- Born: March 14, 1945 Ribera, Sicily, Italy
- Died: June 14, 1997 (aged 52) Monmouth County, New Jersey, U.S.
- Other name: "Jake"
- Occupation: Crime boss
- Known for: Acting boss of the DeCavalcante crime family
- Allegiance: DeCavalcante crime family

= Gioacchino Amari =

American gangster (1945–1997)

Gioacchino "Jake" Amari (March 14, 1945 – June 14, 1997) was an Italian-American mobster who served as acting underboss and later acting boss of the DeCavalcante crime family of New Jersey.

== Criminal career ==
Amari served as a "consultant" for Local 394 of the Laborers' International Union of North America, a local union that represented hod carriers, common laborers and other construction workers in Northern New Jersey. The DeCavalcante crime family had dominated Local 394 for years, using their control over that union to extort construction employers, provide "no-show" jobs, and loot the union's treasury and its pension and benefit funds.

According to the testimony later provided by Vincent "Vinny Ocean" Palermo, who became the acting boss of the DeCavalcante crime family after Amari's death, Amari was a prominent and ruthless captain before being promoted to the acting underboss after the imprisonment of longtime family boss Giovanni "John the Eagle" Riggi in 1992. Riggi appointed a ruling panel to take control of the DeCavalcante crime family until his release, but the acting boss of the panel, Gaetano "Corky" Vastola, was arrested and jailed as well.

John D'Amato was then appointed as acting boss. D'Amato's reign was short, as it soon became clear that he had been recruited by the Gambino crime family and had been conspiring to murder Vastola. Later in 1991, D'Amato got into an argument with his girlfriend, who was also involved with Anthony Rotondo. She told Rotondo that when she and D'Amato were out at clubs during the evenings, D'Amato would be swinging and have sex with other men.

Rotondo reportedly became quite upset that someone within the family was taking part in homosexual acts and shared his suspicions with Amari, the crime family's underboss, and Stefano Vitabile, the powerful consigliere. They decided to have D'Amato murdered after informing the incarcerated Riggi. They later obtained the other captains' approval of D'Amato's murder, but without informing them he had already been killed. Amari became acting boss of the DeCavalcante crime family in 1992.

=== Sitdown with New York ===
During the mid-1990s, Amari and Vitabile, now the most powerful members of the family, were present in a sit down with representatives of the Gambino and Colombo crime families in New York City, as the DeCavalcante crime family had been recruiting reputed Mafia associates Louis "Louie Eggs" Consalvo and Gregory Rago, who together operated a social club on Mott Street and held criminal interests in New York City. The only problem was that, since these two mobsters were based in New York, their earnings from these activities should have been subject to one of the Five Families, in this instance, either the Gambino crime family or the Colombo crime family. Reputed Gambino family captain Nicholas "Little Nick" Corozzo and Colombo family consigliere Vincenzo "Vinny" Aloi were present during the sitdown.

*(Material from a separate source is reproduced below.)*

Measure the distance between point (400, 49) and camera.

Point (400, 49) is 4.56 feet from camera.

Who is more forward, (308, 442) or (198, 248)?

The conflict was eventually resolved peacefully when it was ruled the DeCavalcante crime family could no longer "make" members outside of New Jersey and South Philadelphia, another area from which the DeCavalcantes had traditionally recruited.

=== Death and aftermath ===
Amari was diagnosed with terminal stomach cancer in 1995 and died on June 14, 1997. His death threatened to reignite the factional conflicts between family members vying for leadership after his death. Riggi therefore installed a new ruling panel, made up of Vincent Palermo, Girolamo “Jimmy” Palermo (no relation) and Charles Majuri, to head off any internecine warfare.

That attempt to avoid outright hostilities did not, as it turned out, prevent Majuri from attempting to murder the two Palermos so that he could take over the crime family. However, the gang member whom Majuri asked to commit the murders instead informed Vincent Palermo, who made plans to kill Majuri first. That plan also failed when Majuri did not leave his home when expected.

Palermo, who became the de facto boss of the DeCavalcante crime family in the aftermath, ultimately decided that Majuri was not a real threat and cancelled the contract on him. Majuri eventually succeeded Palermo as boss after Riggi's death and Palermo's decision to testify against his family members and enter the witness protection program.

== In popular culture ==
A strong resemblance suggests that the fictional character Giacomo "Jackie" Aprile, Sr. of the HBO hit series The Sopranos was loosely based on Amari. They both become acting boss of the New Jersey crime family, only to die of cancer and spark a massive power vacuum between rival factions within their crime families.